There are countless opinions and stances on how best to address climate change and keep temperatures from warming, but there is no question that we need to dramatically reduce greenhouse gas emissions – most notably carbon dioxide.
The 2015 United Nations Climate Change Conference led to a new international climate agreement, the Paris Agreement, applicable to all countries, aiming to keep global warming below 2°C, in accordance with the recommendations of the Intergovernmental Panel on Climate Change. Many countries have ratified the agreement; however, there are still several who are holding out.
If we know that CO2 and other greenhouse gases are the root of the problem, one might imagine that there are clear steps in place that will keep global warming below 2°C and that the powers that be do everything in their power to act accordingly.
But, when our current economic system is fundamentally dependent on large-scale consumption and the commodification of natural resources, it becomes clear that the issue is not so simple.
In my experience, the mainstream conversations about global warming have been mostly framed around what individuals should be doing to reduce their own carbon footprints in order to mitigate problems essentially created and exacerbated by larger capitalistic systems and structures, which are based off a “take, make, dispose” model.
The onus is placed upon citizens to be good environmentalists and recycle, refuse plastic straws and single-use plastic bags, drive more fuel efficient cars, etc.
Failure to “do one’s part” is seen as some sort of personal moral failing; the idea that it is our individual action that is responsible for the collapse of our planet and our responsibility to fix it has been the prevailing notion for years.
And the powers that be wouldn’t have it any other way because the concept of personal responsibility directs accountability and scrutiny away from them.
Sure, everyone should do their best to make choices that are least harmful to the environment if they can, but it’s time to address the root of the problem.

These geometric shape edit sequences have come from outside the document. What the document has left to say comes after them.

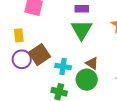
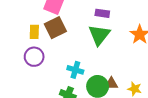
brown square: (40, 55) -> (55, 28), moved
brown triangle: (92, 63) -> (111, 84), moved, turned -40

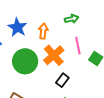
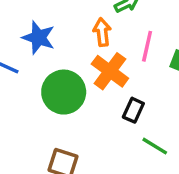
orange arrow: (43, 31) -> (102, 32), moved
pink line: (78, 46) -> (147, 46), turned 36

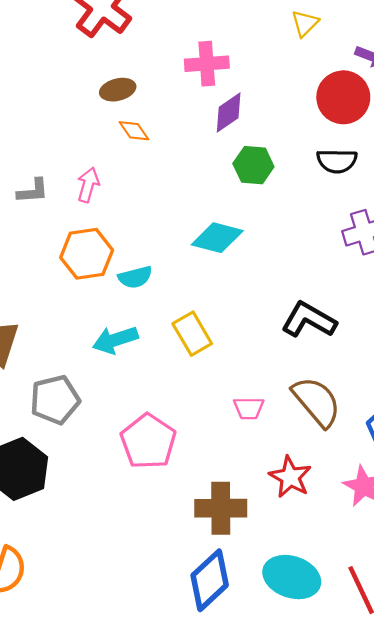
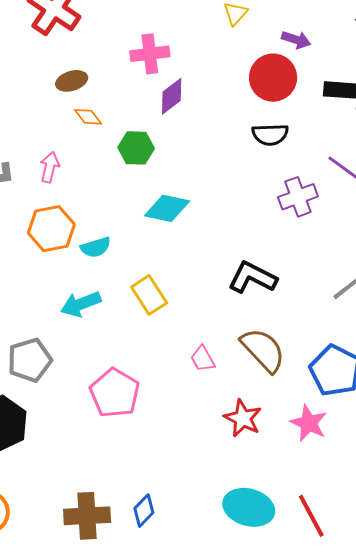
green hexagon: (253, 165) -> (136, 148), moved
pink trapezoid: (249, 408) -> (203, 359), turned 64
brown cross: (221, 508) -> (87, 516), moved
blue diamond: (210, 580) -> (144, 511), moved, size x0.6

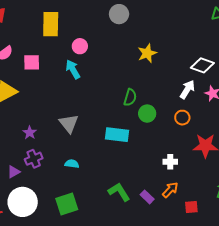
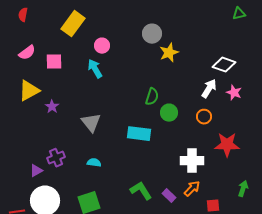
gray circle: (119, 14) -> (152, 34), moved
yellow rectangle: (51, 24) -> (73, 24), turned 35
purple star: (30, 133) -> (52, 107), moved
white cross: (170, 162) -> (192, 161), size x1.6

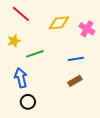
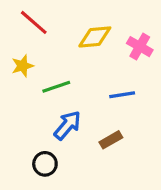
blue arrow: (21, 78) -> (67, 125), moved, turned 54
brown rectangle: (75, 81) -> (111, 140), moved

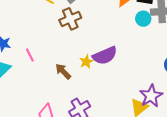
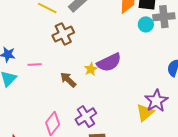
brown cross: (70, 19) -> (63, 34), moved
pink line: (30, 55) -> (35, 65), turned -64

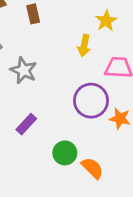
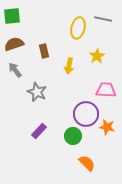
yellow arrow: (84, 46) -> (69, 66), moved
green circle: (65, 153) -> (73, 136), moved

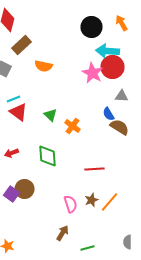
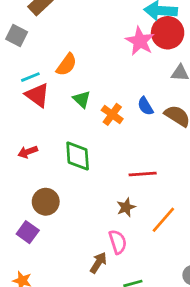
orange semicircle: (44, 66) -> (66, 65), moved, turned -66
blue semicircle: (108, 114) -> (145, 106), moved
purple square: (12, 194) -> (28, 232), moved
brown star: (92, 200) -> (126, 207), moved
pink semicircle: (70, 204) -> (118, 242), moved

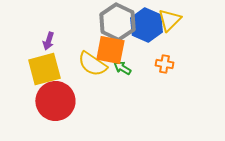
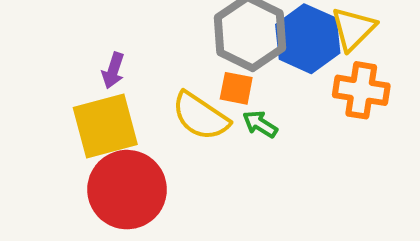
orange square: (110, 50) -> (236, 88), size x0.6
orange cross: (164, 64) -> (361, 90), moved, size x1.5

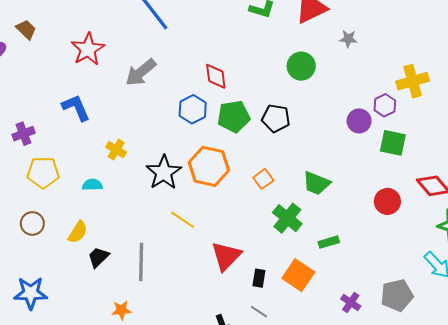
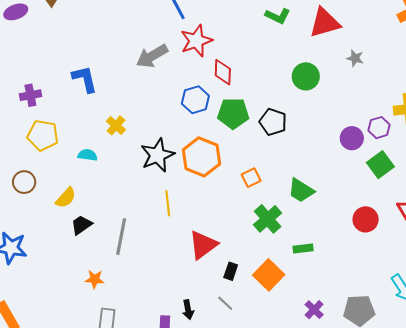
red star: (88, 49) -> (196, 41), moved
green square: (393, 143) -> (380, 165), turned 32
yellow line: (183, 220) -> (168, 203), turned 40

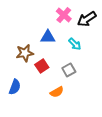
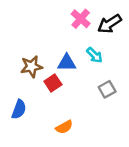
blue triangle: (48, 37) -> (67, 63), moved
gray square: (69, 70) -> (107, 89), moved
orange semicircle: (57, 92) -> (64, 127), moved

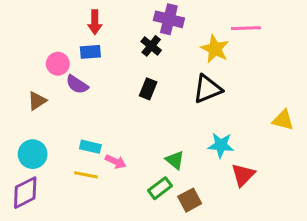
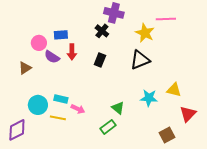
red arrow: (95, 22) -> (72, 52), moved
yellow triangle: (283, 120) -> (174, 90), moved
cyan circle: (33, 154) -> (38, 105), moved
red triangle: (243, 175) -> (188, 114), moved
brown square: (190, 200) -> (167, 135), moved

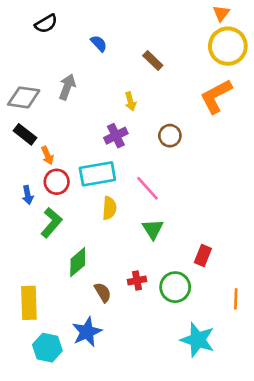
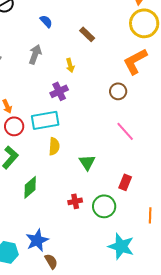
gray arrow: (67, 87) -> (35, 54), moved
brown circle: (170, 136) -> (118, 91), moved
pink line: (148, 188) -> (125, 131), moved
brown semicircle: (103, 292) -> (51, 261), moved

Unfortunately, global economic dependence on fossil fuels is making this difficult, particularly when it comes to implementing policy and legislation around fossil fuel use and greenhouse gas emissions.
Polarized Global Warming Politics are a Roadblock to Implementing Change
For years, particularly in the last couple of decades, major polluters, like fossil fuel and transportation corporations, have spent billions of dollars lobbying hard against climate change policy. In fact, between the years 2000 and 2016, over $2 billion was spent on lobbying related to climate change alone.
The major spenders included sectors who would lose out the most with the passage of meaningful climate legislation (like a carbon tax, for example) and were as follows: electrical utilities sector spent over $500 million, followed by fossil fuel at $370 million, and transportation at $250 million.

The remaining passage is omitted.